Learn How Bengali Mehndi Blends Simplicity, Authenticity and Ethnicity on the Wedding Day
Have you seen the Alta stained hands and feet of a Bengali bride? Aren’t they the salient features to complete the bridal attire? That’s the beauty of a Bengali mehndi!
Traditional Indian women use Bengali mehndi or red colour alta to adorn and decorate their hands and feet. Some may think that it is a little old-fashioned and would not look great. But it actually looks wonderful and provides an ethnic look. Traditionally, red alta was made from betel leaves and was widely used for wedding purposes.
You can apply it on your fingertips, palm and feet. It dries up quickly and stays for a long time. No professional artistic touch is required to complete your look. Do you think that a bride can ask for anything better than this?
What makes Bengali mehndi so different from others?
Bengali mehndi or red alta is certainly different from henna and it happens to be the simplest design to paint the palms and feet of the Indian women.
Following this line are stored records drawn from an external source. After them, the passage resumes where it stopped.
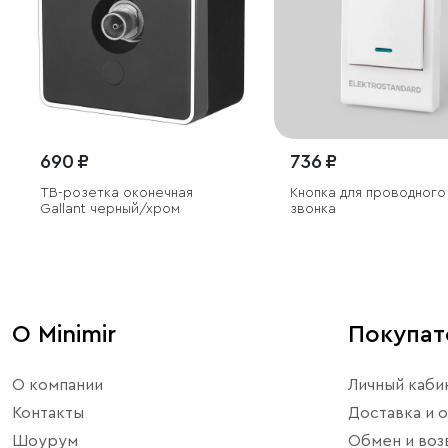
690 ₽
736 ₽
ТВ-розетка оконечная
Кнопка для проводного
Gallant черный/хром
звонка
О Minimir
Покупа
О компании
Личный каби
Контакты
Доставка и о
Шоурум
Обмен и воз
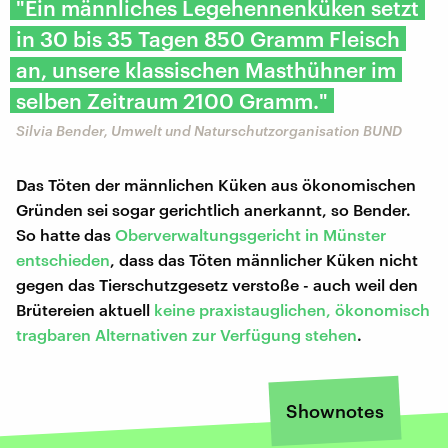
"Ein männliches Legehennenküken setzt
in 30 bis 35 Tagen 850 Gramm Fleisch
an, unsere klassischen Masthühner im
selben Zeitraum 2100 Gramm."
Silvia Bender, Umwelt und Naturschutzorganisation​ BUND
Das Töten der männlichen Küken aus ökonomischen
Gründen sei sogar gerichtlich anerkannt, so Bender.
So hatte das
Oberverwaltungsgericht in Münster
entschieden
, dass das Töten männlicher Küken nicht
gegen das Tierschutzgesetz verstoße - auch weil den
Brütereien aktuell
keine praxistauglichen, ökonomisch
tragbaren Alternativen zur Verfügung stehen
.
Shownotes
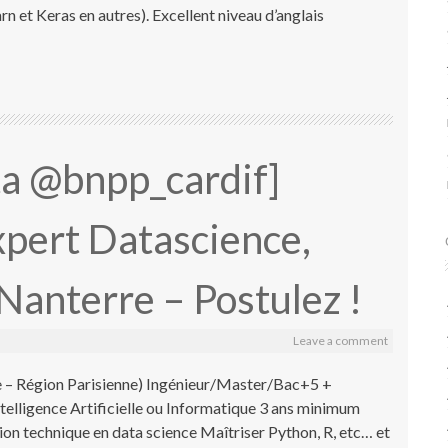
arn et Keras en autres). Excellent niveau d’anglais
ta @bnpp_cardif]
xpert Datascience,
 Nanterre – Postulez !
Leave a comment
– Région Parisienne) Ingénieur/Master/Bac+5 +
Intelligence Artificielle ou Informatique 3 ans minimum
ion technique en data science Maîtriser Python, R, etc… et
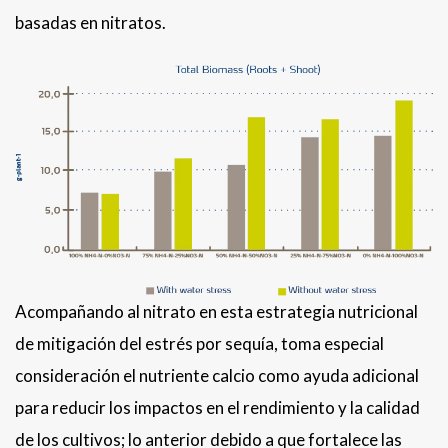
basadas en nitratos.
Acompañando al nitrato en esta estrategia nutricional
de mitigación del estrés por sequía, toma especial
consideración el nutriente calcio como ayuda adicional
para reducir los impactos en el rendimiento y la calidad
de los cultivos; lo anterior debido a que fortalece las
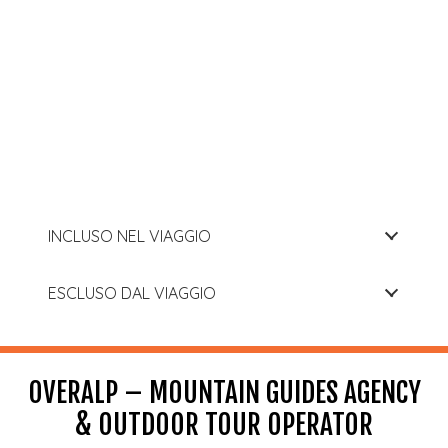
INCLUSO NEL VIAGGIO
ESCLUSO DAL VIAGGIO
OVERALP – MOUNTAIN GUIDES AGENCY
& OUTDOOR TOUR OPERATOR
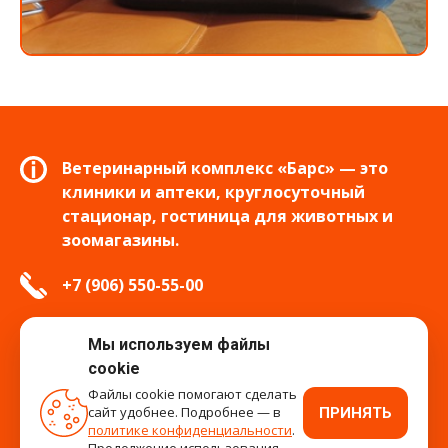
Ветеринарный комплекс «Барс» — это
клиники и аптеки, круглосуточный
стационар, гостиница для животных и
зоомагазины.
+7 (906) 550-55-00
info.tver@bars-vet.ru
Мы используем файлы
cookie
Файлы cookie помогают сделать
сайт удобнее. Подробнее — в
ПРИНЯТЬ
время работы
политике конфиденциальности
.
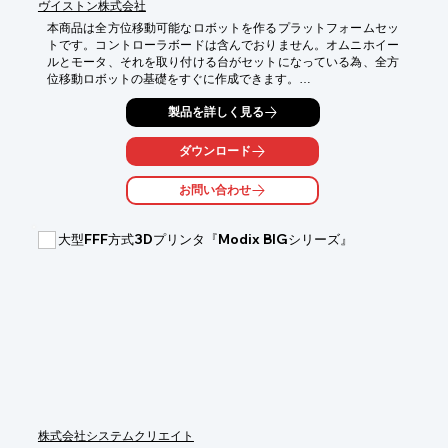
ヴイストン株式会社
本商品は全方位移動可能なロボットを作るプラットフォームセッ
トです。コントローラボードは含んでおりません。オムニホイー
ルとモータ、それを取り付ける台がセットになっている為、全方
位移動ロボットの基礎をすぐに作成できます。

セットに含まれるアルミボードには穴が空いており、コントロー
製品を詳しく見る
ラやセンサ等の搭載も可能です。お好きなマイコンボードを搭載
して全方位移動の学習や開発などに活用いただけます。

ダウンロード
※詳しくはお気軽にお問い合わせ下さい。
お問い合わせ
大型FFF方式3Dプリンタ『Modix BIGシリーズ』
株式会社システムクリエイト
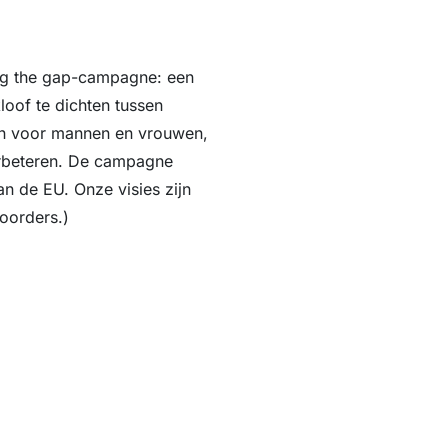
ing the gap-campagne: een
loof te dichten tussen
en voor mannen en vrouwen,
verbeteren. De campagne
n de EU. Onze visies zijn
oorders.)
The origin of this tradition is very ancient and has even been mentioned in the Upanishads.
On the morning of the wedding day, the bride paints her fingertips, palm and toes red and it enhances the beauty of her hands and feet.
If you find the smell of the henna pungent then the alta or the Bengali mehndi definitely offers a change. One can easily apply this and the colour red catches the eyes of every guest. Most importantly it is used to cool your body heat and for avoiding skin disease. It is a customary practice for a Bengali bride to wear it on the auspicious day of her marriage.
The Mythical Significance of Alta
According to the Hindu or the rural Bengal mythology, Lord Krishna applied red slta on his beloved Radha’s feet. In the sculptures and pictures of goddesses, especially of Maa Durga and Devi Lakshmi, one can find their feet painted with red alta.
Another significant fact is that alta resembled blood which symbolises prosperity and fertility. It is also used for the post-wedding ritual in which the Bengali bride enters her in-laws' house for the first time and steps her feet into a dish of alta and milk and then walks inside the house, leaving trails of her footprints behind. It is believed that Goddess Lakshmi in the form of the bride has entered the house.
Application of Alta—how it is different from henna mehndi?
Indian weddings are incomplete without tinting the hands and feet of the bride-to-be. Traditionally, Bengali mehndi or alta was squeezed out of betel leaves, later lac or chemicals colours are used to manufacture alta. Applying alta on your palm and feet is considered as easy adornment, but it is almost impossible to design intricate patterns. It needs to be applied with a brush and anyone can accomplish this task and no artistic skills are required for this. However, today many brides prefer designs with Alta, designs that can be created with the henna mehndi or similar to that.
The henna mehndi has existed for centuries, though this tradition was introduced by Mughals during the 12th century. With the application of henna mehndi, one can create wonderful and intricate designs which leave orange and brown tinge of colours. While making those artistic patterns, you definitely need a skilled professional and it takes hours to dry and a day to leave dark colours. So it cannot be done within a few hours whereas alta can be applied within an hour or less. Even before henna, Bengali mehndi existed in our ancient Vedic culture.
Well, so, what do you think? It won’t be a bad option to use alta because the simple designs of the Bengali mehndi often give you a very gorgeous look that will give you an eye-catchy look at the wedding.
What is the best advantage of a Bengali mehndi or Alta?
The best part of applying red alta is that it does not have a longer wearing time. Most importantly it naturally colours the skin and you can avoid any kind of skin diseases. It is considered as one of the natural processes to adorn your skin; when it fades, the colour becomes light pink and the stains are gone within 2 or 3 days. For bringing out darker shades, you do not need to mix any extra ingredients, unlike henna mehndi. Another important trait is that it costs hardly anything thus making it affordable.
Another important advantage of the Bengali mehndi is that it dries up quickly and adorns the bride’s hands and feet.
Note: Originally red alta was a herbal product, but nowadays it has been replaced with chemical colours or dyes. So, you should apply on your feet first, before applying it on your hands to test for possible allergies. Do not eat with stained hands because the colour tends to transfer and bleed.
When it comes to your Subha Drishti scenes, the adorable bride holding betel leaves in her beautiful Alta stained hands is truly the centre of attraction for the groom. Nothing other than the red alta can complement the red Banarasi of yours and the traditional Sankha-Pola.
So, do you like the perfect blend of beauty and simplicity?